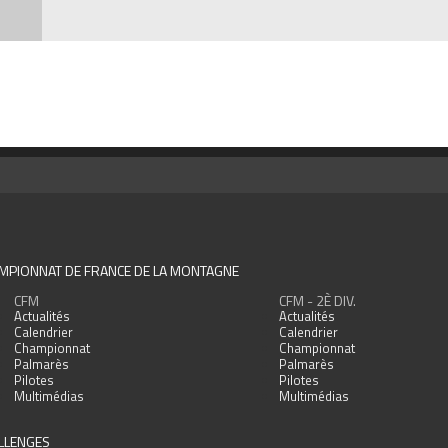
MPIONNAT DE FRANCE DE LA MONTAGNE
CFM
CFM - 2È DIV.
Actualités
Actualités
Calendrier
Calendrier
Championnat
Championnat
Palmarès
Palmarès
Pilotes
Pilotes
Multimédias
Multimédias
LLENGES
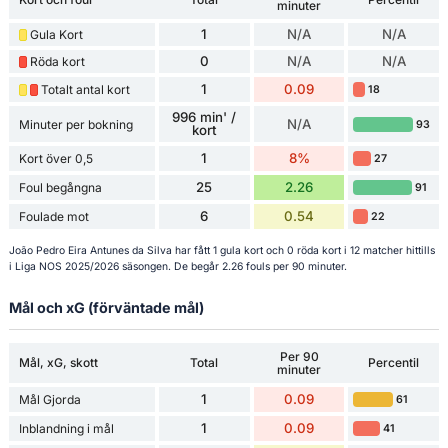
minuter
1
N/A
N/A
Gula Kort
0
N/A
N/A
Röda kort
1
0.09
Totalt antal kort
18
996 min' /
N/A
Minuter per bokning
93
kort
1
8%
Kort över 0,5
27
25
2.26
Foul begångna
91
6
0.54
Foulade mot
22
João Pedro Eira Antunes da Silva har fått 1 gula kort och 0 röda kort i 12 matcher hittills
i Liga NOS 2025/2026 säsongen. De begår 2.26 fouls per 90 minuter.
Mål och xG (förväntade mål)
Per 90
Mål, xG, skott
Total
Percentil
minuter
1
0.09
Mål Gjorda
61
1
0.09
Inblandning i mål
41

--*--

# What you should do:
Once the pictures are set aside, write out each record exactly.

# Solution below:
MPIONNAT DE FRANCE DE LA MONTAGNE
CFM
CFM - 2È DIV.
Actualités
Actualités
Calendrier
Calendrier
Championnat
Championnat
Palmarès
Palmarès
Pilotes
Pilotes
Multimédias
Multimédias
LLENGES
minuter
1
N/A
N/A
Gula Kort
0
N/A
N/A
Röda kort
1
0.09
Totalt antal kort
18
996 min' /
N/A
Minuter per bokning
93
kort
1
8%
Kort över 0,5
27
25
2.26
Foul begångna
91
6
0.54
Foulade mot
22
João Pedro Eira Antunes da Silva har fått 1 gula kort och 0 röda kort i 12 matcher hittills
i Liga NOS 2025/2026 säsongen. De begår 2.26 fouls per 90 minuter.
Mål och xG (förväntade mål)
Per 90
Mål, xG, skott
Total
Percentil
minuter
1
0.09
Mål Gjorda
61
1
0.09
Inblandning i mål
41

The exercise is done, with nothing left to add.